As you can see in Figure 5.7, the formulas work fairly well. There are a few problems, however: notably, names that contain four “words.” But, as we mentioned earlier, you can clean up these cases.

Image described by caption.

Figure 5.7 This worksheet uses formulas to extract the first name, middle name (or initial), and last name from a list of names in column A.

 Cross-Ref

If you want to know how we created these complex formulas, see Chapter 21, “Creating Megaformulas.”

 Splitting text strings without using formulas

In many cases, you can eliminate the use of formulas and use Excel’s Data ➜ Data Tools ➜ Convert Text to Columns command to parse strings into their component parts. Selecting this command displays Excel’s Convert Text to Columns Wizard (see the accompanying figure), which consists of a series of dialog boxes that walk you through converting a single column of data into multiple columns. Generally, you’ll want to select the Delimited option (in step 1) and use Space as the delimiter (in step 2).

Image described by surrounding text.

Another string-splitting option is to use the Flash Fill feature.

Removing titles from names

You can use the formula that follows to remove four common titles (Mr., Dr., Ms., and Mrs.) from a name. For example, if cell A1 contains Mr. Fred Munster, the following formula would return Fred Munster:

=IF(OR(LEFT(A1,2)={"Mr","Dr","Ms"}),RIGHT(A1,LEN(A1)-(FIND(".",A1)+1)),A1)

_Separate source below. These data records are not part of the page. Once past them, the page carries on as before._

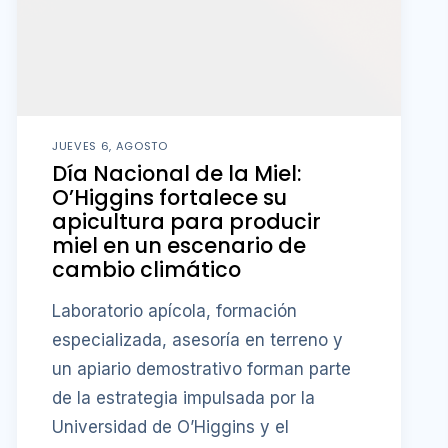
JUEVES 6, AGOSTO
Día Nacional de la Miel:
O’Higgins fortalece su
apicultura para producir
miel en un escenario de
cambio climático
Laboratorio apícola, formación
especializada, asesoría en terreno y
un apiario demostrativo forman parte
de la estrategia impulsada por la
Universidad de O’Higgins y el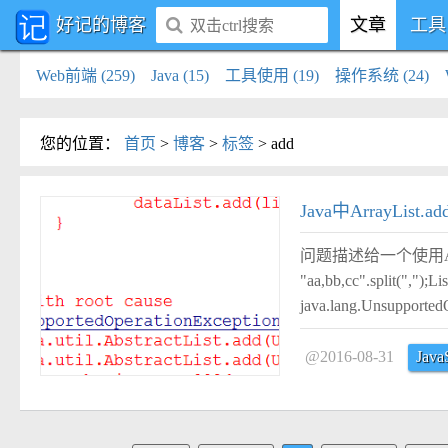
好记的博客
文章
工具
Web前端 (259)
Java (15)
工具使用 (19)
操作系统 (24)
您的位置
：
首页
>
博客
>
标签
>
add
#
Java中ArrayList.ad
问题描述给一个使用Arrays
"aa,bb,cc".split(",")
java.lang.Unsupported
@2016-08-31
Java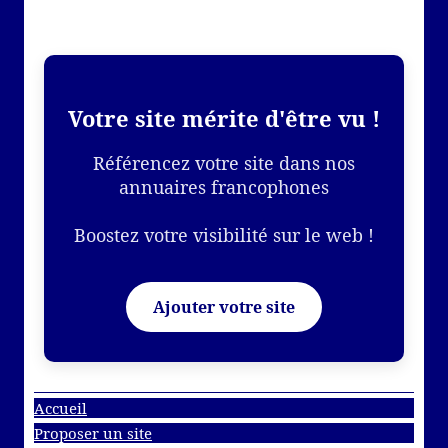
Votre site mérite d'être vu !
Référencez votre site dans nos
annuaires francophones
Boostez votre visibilité sur le web !
Ajouter votre site
Accueil
Proposer un site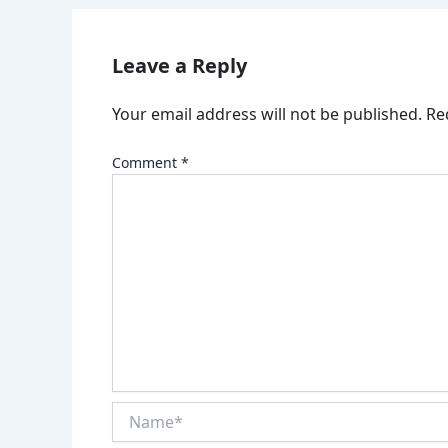
Leave a Reply
Your email address will not be published.
Re
Comment
*
Name*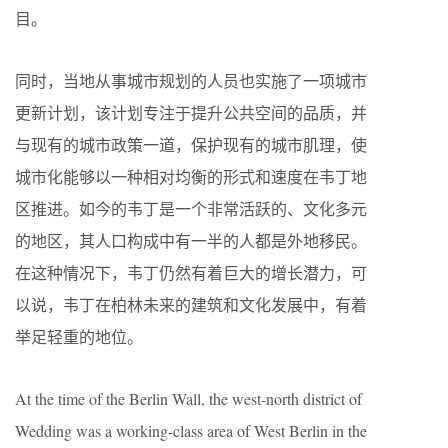
目。
同时，当地从事城市规划的人员也实施了一项城市
更新计划，该计划专注于提升公共空间的品质，并
与现有的城市政策一道，保护现有的城市肌理，使
城市化能够以一种相对均衡的形式和速度在韦丁地
区推进。如今的韦丁是一个非常活跃的、文化多元
的地区，其人口构成中有一半的人都是外地移民。
在这种情况下，韦丁仍然有着巨大的增长潜力，可
以说，韦丁在柏林未来的建筑和文化发展中，有着
举足轻重的地位。
At the time of the Berlin Wall, the west-north district of
Wedding was a working-class area of West Berlin in the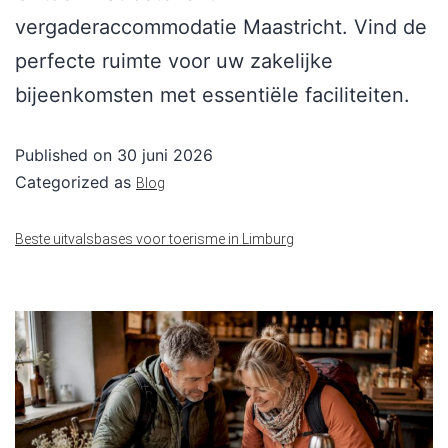
vergaderaccommodatie Maastricht. Vind de
perfecte ruimte voor uw zakelijke
bijeenkomsten met essentiële faciliteiten.
Published on
30 juni 2026
Categorized as
Blog
Beste uitvalsbases voor toerisme in Limburg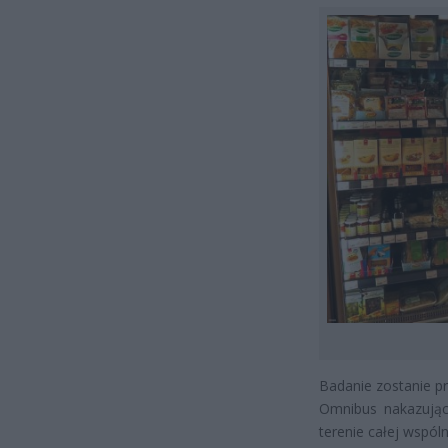
Badanie zostanie p
Omnibus nakazując
terenie całej wspóln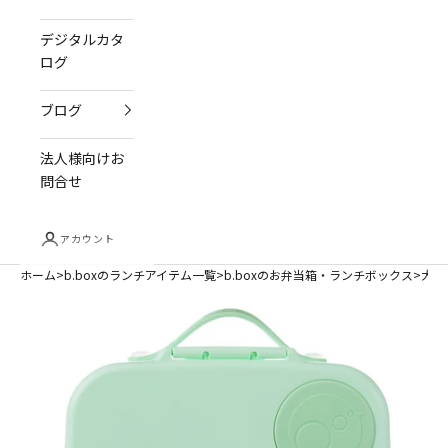
デジタルカタ
ログ
ブログ
法人様向けお
問合せ
アカウント
ホーム
b.boxのランチアイテム一覧
b.boxのお弁当箱・ランチボックス
大容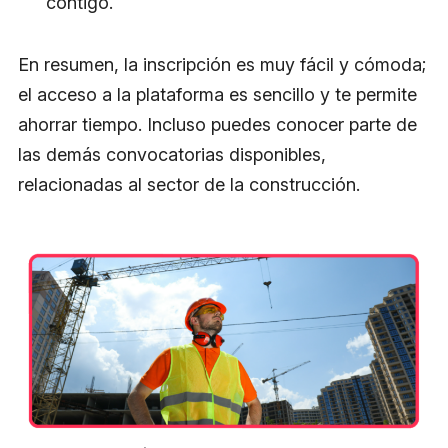
contigo.
En resumen, la inscripción es muy fácil y cómoda;
el acceso a la plataforma es sencillo y te permite
ahorrar tiempo. Incluso puedes conocer parte de
las demás convocatorias disponibles,
relacionadas al sector de la construcción.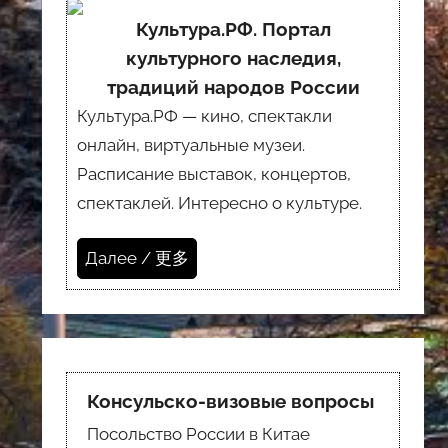
Культура.РФ. Портал
культурного наследия,
традиций народов России
Культура.РФ — кино, спектакли
онлайн, виртуальные музеи.
Расписание выставок, концертов,
спектаклей. Интересно о культуре.
Далее / 更多
Консульско-визовые вопросы
Посольство России в Китае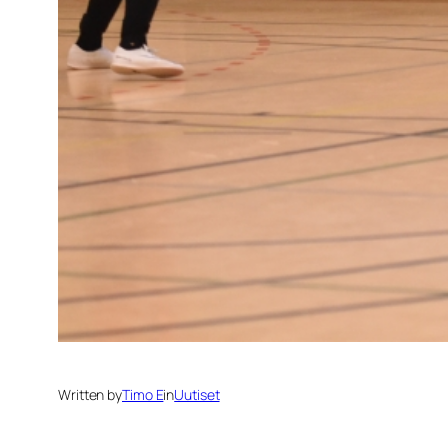
Written by
Timo E
in
Uutiset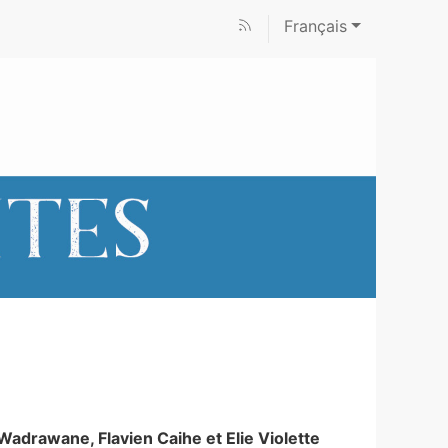
Français
Wadrawane
,
Flavien
Caihe
et
Elie
Violette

Counting the number of words in a cell

The following formula returns the number of words in cell A1:

=LEN(TRIM(A1))-LEN(SUBSTITUTE((A1)," ",""))+1

The formula uses the TRIM function to remove excess spaces. It then uses the SUBSTITUTE function to create a new string (in memory) that has all the space characters removed. The length of this string is subtracted from the length of the original (trimmed) string to get the number of spaces. This value is then incremented by 1 to get the number of words.

Note that this formula returns 1 if the cell is empty. The following modification solves that problem:

=IF(LEN(A1)=0,0,LEN(TRIM(A1))-LEN(SUBSTITUTE(TRIM(A1)," ",""))+1)

 Cross-Ref

Excel has many functions that work with text, but you’re likely to run into a situation in which the appropriate function just doesn’t exist. In such a case, you can often create your own worksheet function using VBA. Chapter 26 also contains a number of custom text functions written in VBA.